== Data

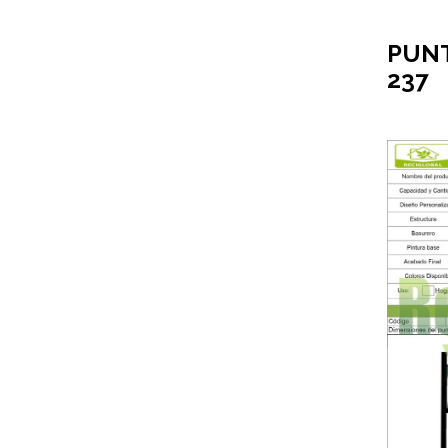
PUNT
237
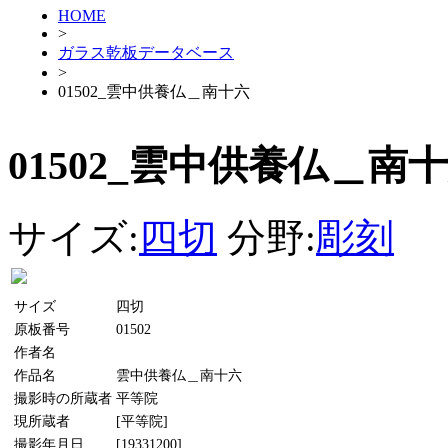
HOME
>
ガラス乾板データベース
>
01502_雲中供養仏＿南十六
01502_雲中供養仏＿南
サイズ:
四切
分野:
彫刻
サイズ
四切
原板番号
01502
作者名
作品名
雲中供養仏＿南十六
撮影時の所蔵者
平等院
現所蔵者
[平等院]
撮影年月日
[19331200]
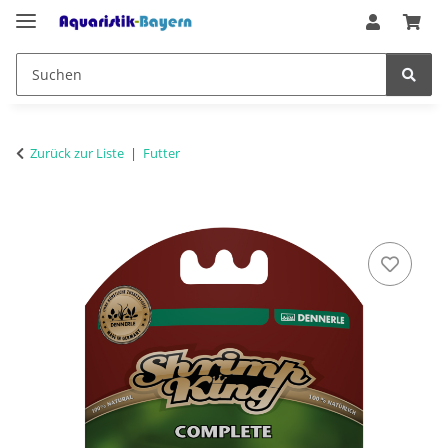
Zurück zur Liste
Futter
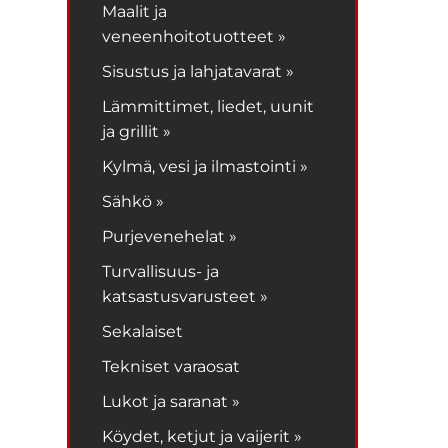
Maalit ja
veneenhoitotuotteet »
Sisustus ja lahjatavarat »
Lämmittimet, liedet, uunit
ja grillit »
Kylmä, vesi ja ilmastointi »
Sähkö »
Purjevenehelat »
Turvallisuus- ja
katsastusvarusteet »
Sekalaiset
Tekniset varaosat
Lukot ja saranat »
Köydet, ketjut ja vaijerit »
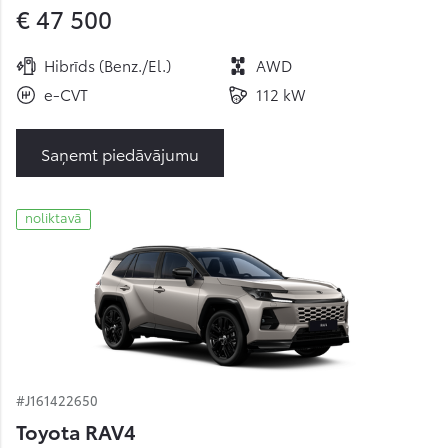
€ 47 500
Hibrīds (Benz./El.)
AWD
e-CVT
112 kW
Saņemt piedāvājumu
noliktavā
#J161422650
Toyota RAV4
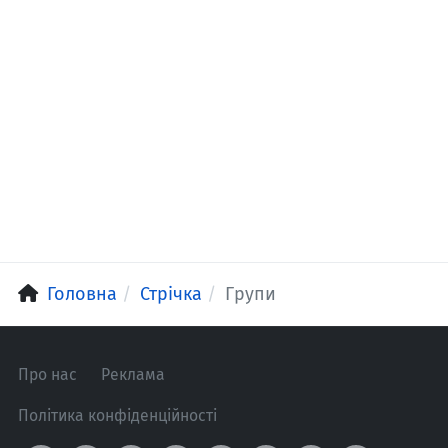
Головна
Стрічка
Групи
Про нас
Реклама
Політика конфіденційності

====
== Data

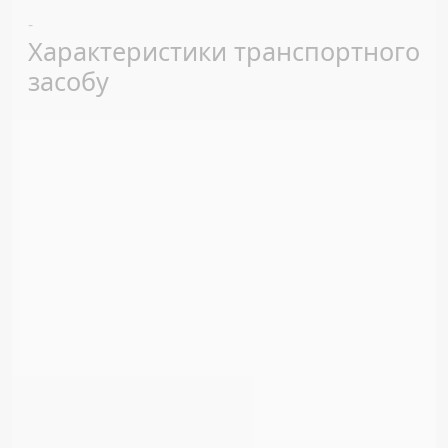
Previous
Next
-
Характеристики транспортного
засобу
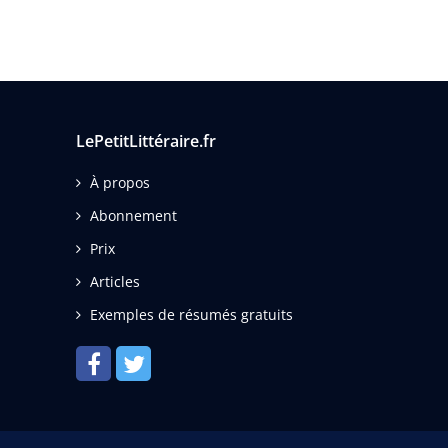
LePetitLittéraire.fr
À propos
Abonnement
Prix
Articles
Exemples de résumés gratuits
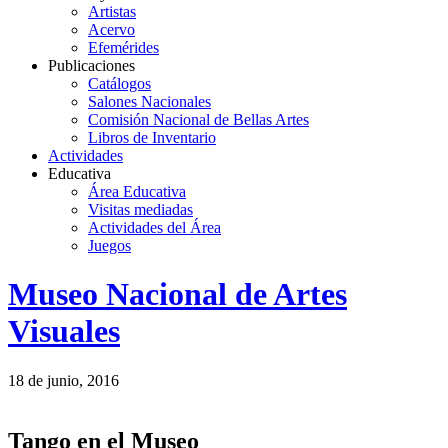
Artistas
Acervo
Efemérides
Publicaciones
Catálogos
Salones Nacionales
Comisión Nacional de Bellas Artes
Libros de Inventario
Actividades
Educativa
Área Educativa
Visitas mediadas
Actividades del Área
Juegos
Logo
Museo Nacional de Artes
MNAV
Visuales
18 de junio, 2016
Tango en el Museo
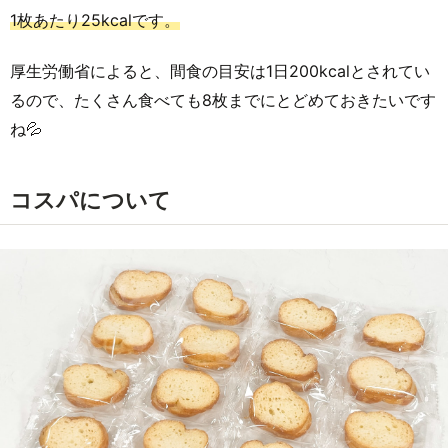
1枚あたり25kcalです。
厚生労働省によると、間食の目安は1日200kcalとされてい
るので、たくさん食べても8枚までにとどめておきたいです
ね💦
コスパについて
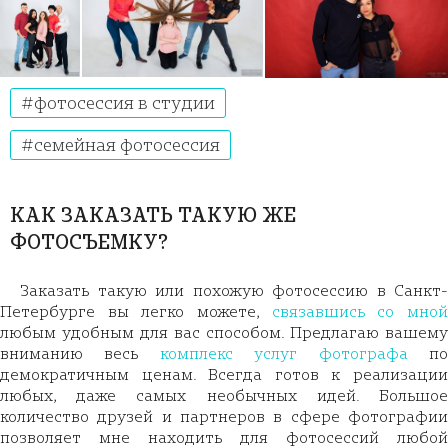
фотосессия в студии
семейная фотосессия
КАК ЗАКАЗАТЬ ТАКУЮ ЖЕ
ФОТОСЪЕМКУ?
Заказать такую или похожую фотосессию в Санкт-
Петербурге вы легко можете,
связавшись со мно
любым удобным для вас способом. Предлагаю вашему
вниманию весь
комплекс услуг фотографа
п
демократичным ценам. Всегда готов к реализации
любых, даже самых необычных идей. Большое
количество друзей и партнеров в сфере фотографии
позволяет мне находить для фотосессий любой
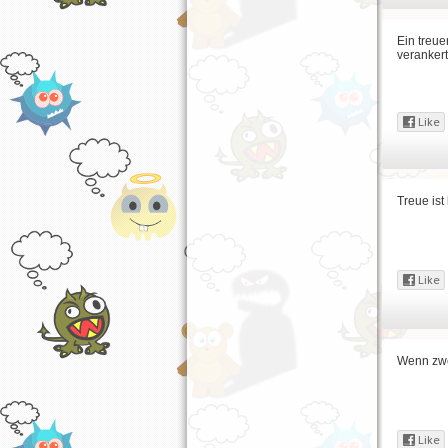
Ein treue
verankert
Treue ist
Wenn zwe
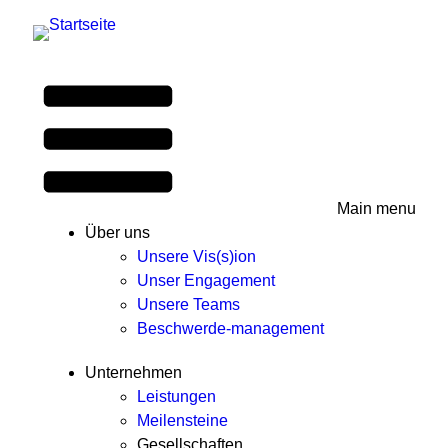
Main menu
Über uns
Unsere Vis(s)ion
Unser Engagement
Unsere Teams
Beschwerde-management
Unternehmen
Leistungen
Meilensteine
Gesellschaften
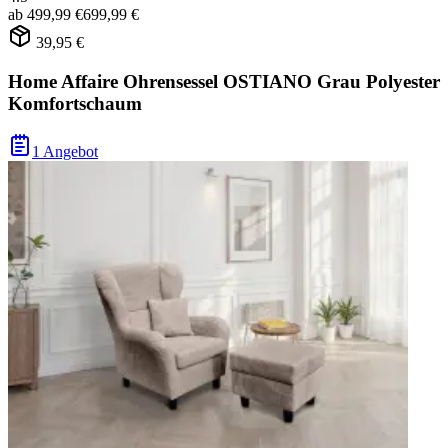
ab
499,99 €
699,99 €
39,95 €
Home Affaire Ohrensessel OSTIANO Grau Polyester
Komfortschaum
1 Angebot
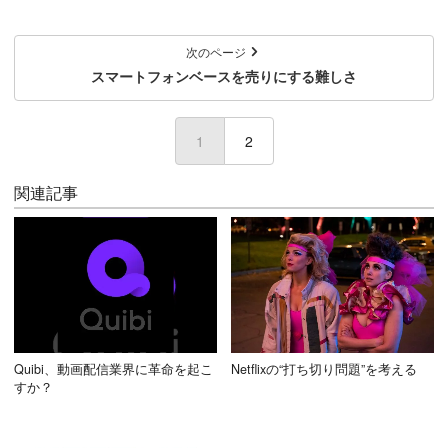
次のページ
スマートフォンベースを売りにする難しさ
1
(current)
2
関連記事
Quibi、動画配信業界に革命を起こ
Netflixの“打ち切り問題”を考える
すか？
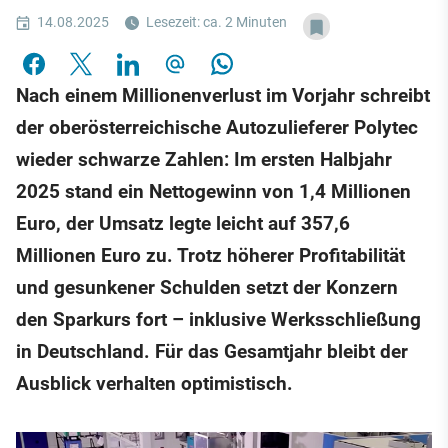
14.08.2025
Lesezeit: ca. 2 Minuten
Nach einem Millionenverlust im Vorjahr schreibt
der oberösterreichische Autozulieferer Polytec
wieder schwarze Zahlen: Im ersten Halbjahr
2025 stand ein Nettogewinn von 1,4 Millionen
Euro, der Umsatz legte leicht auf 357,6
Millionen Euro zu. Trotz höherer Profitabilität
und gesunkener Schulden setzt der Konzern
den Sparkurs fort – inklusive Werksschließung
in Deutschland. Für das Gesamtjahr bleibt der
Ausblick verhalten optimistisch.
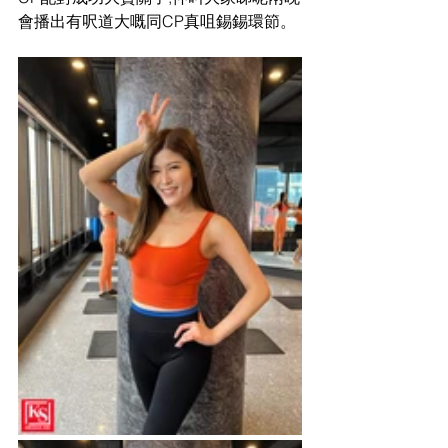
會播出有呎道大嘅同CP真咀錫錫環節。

====

◆ Description of the task
In the records, find every line that has the string "Museo" and copy it.

◆ Solved exercise
Museo Nacional de Artes
Tango en el Museo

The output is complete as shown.